Saturday, December 19, 2009

Jury gives woman $1.25M in lawsuit over mortgage

Baltimore Business Journal - by Eli Segall Staff

A Baltimore native who defaulted on a subprime loan has been awarded $1.25 million in damages from her lender, Wells Fargo Bank N.A. The case may lead to similar lawsuits nationwide, and also may help Baltimore City's suit against the bank, claiming it targeted minority neighborhoods with subprime loans, legal and banking experts say.

Kimberly L. Thomas was awarded $250,000 in damages and $1 million in punitive damages in Montgomery County Circuit Court July 31. A six-member jury convicted Wells Fargo of fraud, negligence and other charges for inflating Thomas' income and assets on her mortgage application, and locking her into a bigger loan than she had applied for -- one she couldn't afford.

Thomas, 41, said in an interview with the Baltimore Business Journal that her case "destroys the myth" that the subprime mortgage meltdown is fueled by homebuyers taking loans they can't handle.

"They make it seem like it's the person's fault," Thomas said from her Silver Spring townhouse. "But they don't know what's going on behind the scenes."

Brian Maul, her attorney, said Thomas' loan agent pushed through a bigger mortgage to reap a higher commission.
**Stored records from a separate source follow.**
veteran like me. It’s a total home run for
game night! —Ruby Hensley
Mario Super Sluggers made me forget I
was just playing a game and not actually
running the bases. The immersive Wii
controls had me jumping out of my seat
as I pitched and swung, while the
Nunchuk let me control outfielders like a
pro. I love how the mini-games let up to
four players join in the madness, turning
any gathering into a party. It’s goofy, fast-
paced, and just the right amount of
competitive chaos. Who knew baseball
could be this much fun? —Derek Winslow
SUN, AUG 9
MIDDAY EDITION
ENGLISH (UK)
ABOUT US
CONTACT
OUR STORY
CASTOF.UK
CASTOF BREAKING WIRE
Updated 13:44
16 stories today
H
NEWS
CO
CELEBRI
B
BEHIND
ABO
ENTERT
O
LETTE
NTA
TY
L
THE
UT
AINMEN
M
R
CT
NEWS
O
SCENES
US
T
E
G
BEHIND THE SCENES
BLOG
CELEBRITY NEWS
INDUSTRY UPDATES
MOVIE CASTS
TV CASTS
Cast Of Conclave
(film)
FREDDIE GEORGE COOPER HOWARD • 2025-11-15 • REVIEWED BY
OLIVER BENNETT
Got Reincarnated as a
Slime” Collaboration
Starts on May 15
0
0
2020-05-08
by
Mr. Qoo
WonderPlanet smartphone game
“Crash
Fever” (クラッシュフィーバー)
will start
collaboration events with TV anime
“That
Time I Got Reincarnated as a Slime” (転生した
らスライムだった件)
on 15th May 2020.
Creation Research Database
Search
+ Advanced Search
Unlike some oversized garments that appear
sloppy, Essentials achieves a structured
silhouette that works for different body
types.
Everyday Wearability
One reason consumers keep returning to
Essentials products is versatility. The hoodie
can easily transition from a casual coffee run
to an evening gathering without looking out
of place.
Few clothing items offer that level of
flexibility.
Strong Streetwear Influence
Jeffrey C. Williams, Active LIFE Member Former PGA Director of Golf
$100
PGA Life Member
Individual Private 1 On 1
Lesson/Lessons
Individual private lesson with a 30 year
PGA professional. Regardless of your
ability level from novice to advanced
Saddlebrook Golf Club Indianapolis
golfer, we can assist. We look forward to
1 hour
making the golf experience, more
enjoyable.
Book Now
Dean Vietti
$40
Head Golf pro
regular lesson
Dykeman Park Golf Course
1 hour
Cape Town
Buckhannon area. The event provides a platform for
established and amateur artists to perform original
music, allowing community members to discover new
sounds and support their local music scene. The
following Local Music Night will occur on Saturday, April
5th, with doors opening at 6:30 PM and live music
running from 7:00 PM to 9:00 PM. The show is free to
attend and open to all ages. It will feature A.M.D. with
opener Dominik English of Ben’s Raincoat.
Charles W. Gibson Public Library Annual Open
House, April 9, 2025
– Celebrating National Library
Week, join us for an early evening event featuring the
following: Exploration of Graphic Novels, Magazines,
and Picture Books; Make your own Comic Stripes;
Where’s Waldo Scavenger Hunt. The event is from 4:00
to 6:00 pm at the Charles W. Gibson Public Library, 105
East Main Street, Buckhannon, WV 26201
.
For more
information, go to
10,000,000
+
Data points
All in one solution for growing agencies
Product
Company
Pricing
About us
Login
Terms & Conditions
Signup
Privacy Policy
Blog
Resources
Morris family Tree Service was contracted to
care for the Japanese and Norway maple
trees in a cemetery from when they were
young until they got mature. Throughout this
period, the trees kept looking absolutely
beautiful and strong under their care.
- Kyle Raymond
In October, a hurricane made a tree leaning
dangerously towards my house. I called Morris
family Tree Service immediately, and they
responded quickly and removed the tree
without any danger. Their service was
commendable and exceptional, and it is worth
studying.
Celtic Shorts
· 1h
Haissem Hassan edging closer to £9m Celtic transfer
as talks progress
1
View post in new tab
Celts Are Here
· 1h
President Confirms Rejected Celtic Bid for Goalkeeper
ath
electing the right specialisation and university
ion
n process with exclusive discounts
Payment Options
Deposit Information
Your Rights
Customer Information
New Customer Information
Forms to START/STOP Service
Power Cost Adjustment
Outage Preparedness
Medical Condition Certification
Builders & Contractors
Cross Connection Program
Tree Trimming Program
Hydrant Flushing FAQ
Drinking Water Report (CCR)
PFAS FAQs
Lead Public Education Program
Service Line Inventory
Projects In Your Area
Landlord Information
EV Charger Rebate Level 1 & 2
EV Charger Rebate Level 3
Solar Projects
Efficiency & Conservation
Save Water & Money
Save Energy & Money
Teri Schrettenbrunner, a Wells Fargo spokeswoman, said the bank followed "responsible lending practices" and will appeal the verdict.

Thomas' lawsuit, filed in February 2007, may impact Baltimore City's case; the city alleges that Wells Fargo targeted Baltimore's minority neighborhoods with "unfair, deceptive and discriminatory lending," thus helping fuel a foreclosure crisis. The suit, filed in January in U.S. District Court of Maryland, has not gone to court yet.

Suzanne Sangree, chief solicitor in the city's Department of Law, said the case may not set a legal precedent because it was decided by a jury, without a judge-issued opinion. But the verdict would help nonetheless, as it "supports the allegations of our complaint," she said.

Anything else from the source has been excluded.